Work to complete – Without the pictures, retype each line below exactly as it stands.

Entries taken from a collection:
• • •
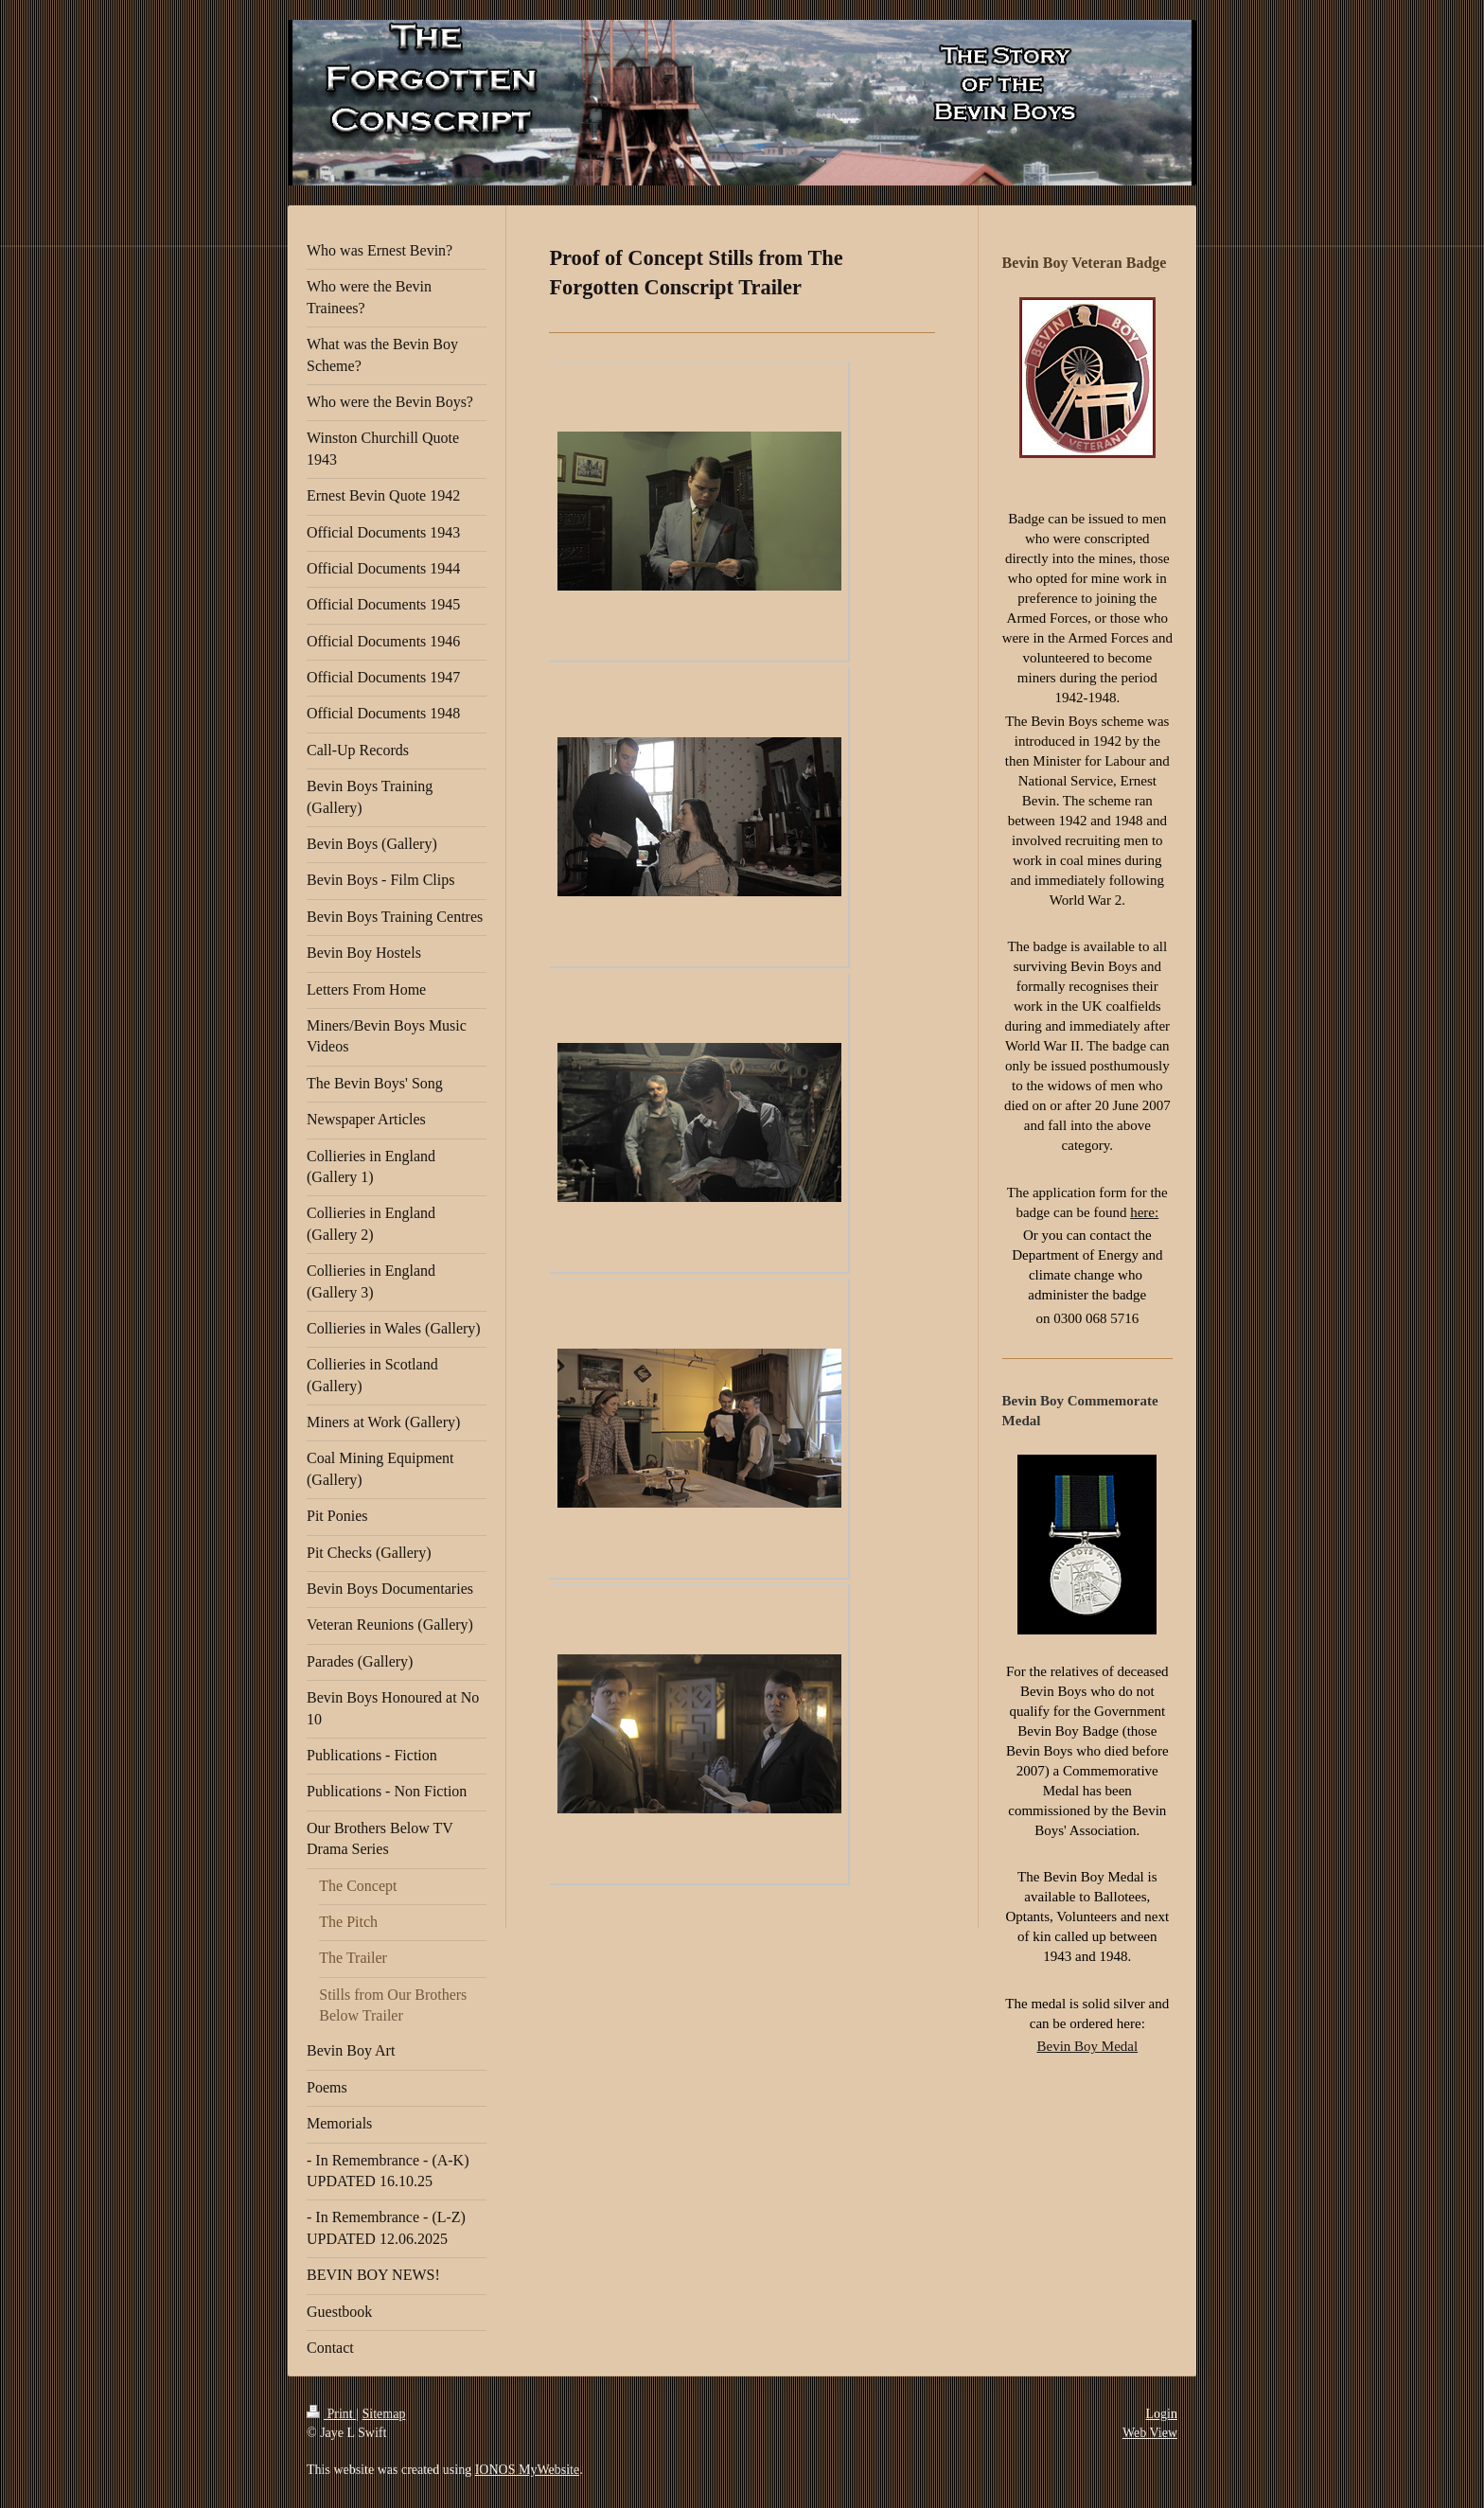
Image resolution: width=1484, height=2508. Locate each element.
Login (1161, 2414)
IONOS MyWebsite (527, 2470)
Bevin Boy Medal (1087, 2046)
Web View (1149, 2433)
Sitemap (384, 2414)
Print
• • •
Task output –
Image resolution: width=1484, height=2508. Locate each element.
Login (1161, 2414)
IONOS MyWebsite (527, 2470)
Bevin Boy Medal (1087, 2046)
Web View (1149, 2433)
Sitemap (384, 2414)
Print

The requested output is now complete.